We know the initial velocity (\(u\)) is 70 km/h. We need to convert it to meters per second (m/s).
\(u = 70 \, \text{km/h} = \frac{{70 \times 1000}}{{3600}} \, \text{m/s} \approx 19.44 \, \text{m/s}\)
The displacement (\(S\)) is given as 125 m.
Now, rearranging the equation to solve for acceleration (\(a\)) before substituting the known values:
\(v^2 = u^2 + 2aS \)
\(0^2 = (19.44)^2 + 2a(125) \)
\(0 = 378.13 + 250a \)
\(-378.13 = 250a \)
\(a = \frac{{-378.13}}{{250}} \approx -1.51 \, \text{m/s}^2\)
Now, we can use the equation \(v = u + at\) to find the time (\(t\)) it takes for the car to decelerate to a stop.
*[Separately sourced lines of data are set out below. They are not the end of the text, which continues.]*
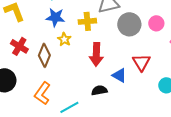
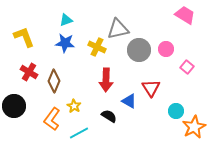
yellow cross: (87, 21) -> (97, 47), turned 30
yellow star: (64, 39) -> (74, 106), moved
black semicircle: (99, 90) -> (109, 116), turned 42

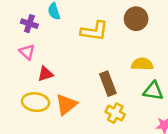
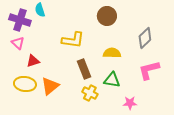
purple cross: (29, 24) -> (20, 20), size x1.5
yellow L-shape: (94, 31) -> (73, 40), moved
green triangle: (153, 91) -> (112, 80), moved

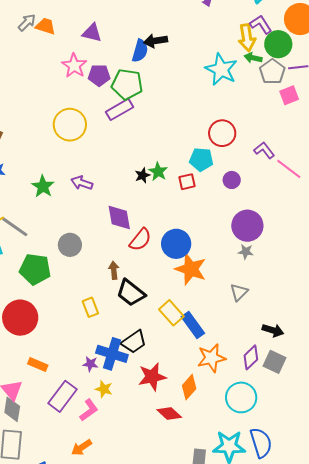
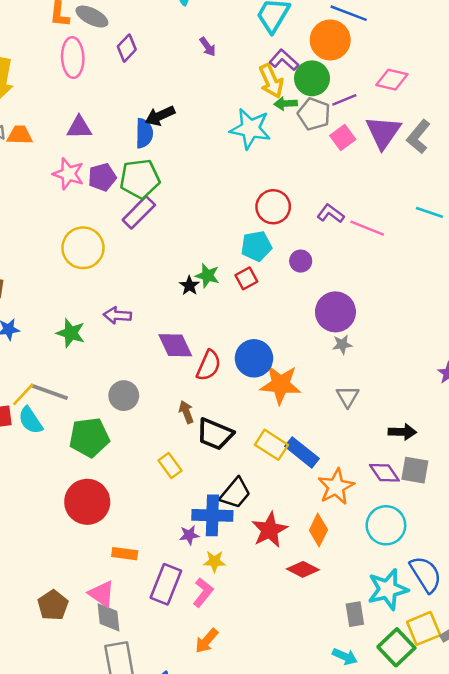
purple diamond: (251, 357) -> (384, 473), turned -65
Again, we can substitute the known values:
\(v = u + at \)
\(0 = 19.44 + (-1.51)t \)
\(1.51t = 19.44 \)
\(t = \frac{{19.44}}{{1.51}} \approx 12.88 \, \text{s}\)
Therefore, it will take approximately 12.88 seconds for the car to accelerate uniformly to a stop in exactly 125 m.